Wednesday, October 10, 2012

Destruction - Infernal Overkill (1985)




When the time came for a full-length, Destruction tightened the reigns of the apocalyptic horses they used to ride into battle on Sentence of Death and wrote a pretty dazzling array of slicing thrash riffs to use as building blocks for Infernal Overkill. While most of these are admittedly fantastic, Destruction seemed to have overlooked a very important aspect that a larger block of music requires to succeed with the average listener. While they didn’t have to worry too much with the EP, as its brevity was enough to stave off any perceived repetition, Infernal Overkill suffers from a mildly crippling condition: at the end of the day, it can get a bit boring. It’s odd to say, as the average song on this is no less compelling than those on their prior release, and indeed some are much stronger, but with double the time to fill, the performance of these same few tricks just fails to elicit a huge amount of excitement. After way too many listens, trying to reign in my own opinion on this, it's grown on me enough to be about level with its predecessor, but it's still not even close to being king of thrash cove.
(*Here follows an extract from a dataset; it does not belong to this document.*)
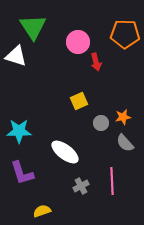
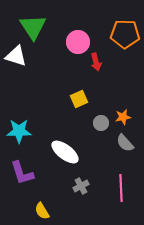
yellow square: moved 2 px up
pink line: moved 9 px right, 7 px down
yellow semicircle: rotated 102 degrees counterclockwise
At the core, this is very much the Destruction we heard on the previous Sentence of Death EP, if a bit more mature and controlled. So, you can expect a pretty consistent attack of semi-technical, often surgical thrashing, far more proficient than their countrymen Sodom, and even possessed of enough raw ability to toss their hat into the ring with the likes of Metallica and Megadeth. Mike’s guitar tone is kind of thin, but it has the quality of a biting wind, or maybe a sharpened dagger, slicing little bits off your body with each deft maneuver in his flurries of notation. Schmier sounds slightly less maniacal and filthy than he did last time around, but his voice is still quite identifiable and unique, with a bit more grimness on display. The character of his tone is like some cloaked figure stalking you coldly and methodically, sinister intentions obvious and menacing. His bass work is acrobatic enough to keep up with Sifringer’s maniacal licks, even if the tone could have been a bit more pronounced. Indeed, the entire production is a bit lacking, even for the time. It becomes less of an issue the more you listen to it, but it’s not doing Infernal Overkill any favors. Drummer Tommy Sandmann also provides an admirable performance, keeping pace with the others, if not really contributing many additional flourishes. These guys can play, and they can write some damn cool music, but I just wish they had written some damn cool music in a slightly different way every so often. I consistently enjoy what I hear on this, but it's simply not dynamic enough to fully command my attention for its 40 minute duration.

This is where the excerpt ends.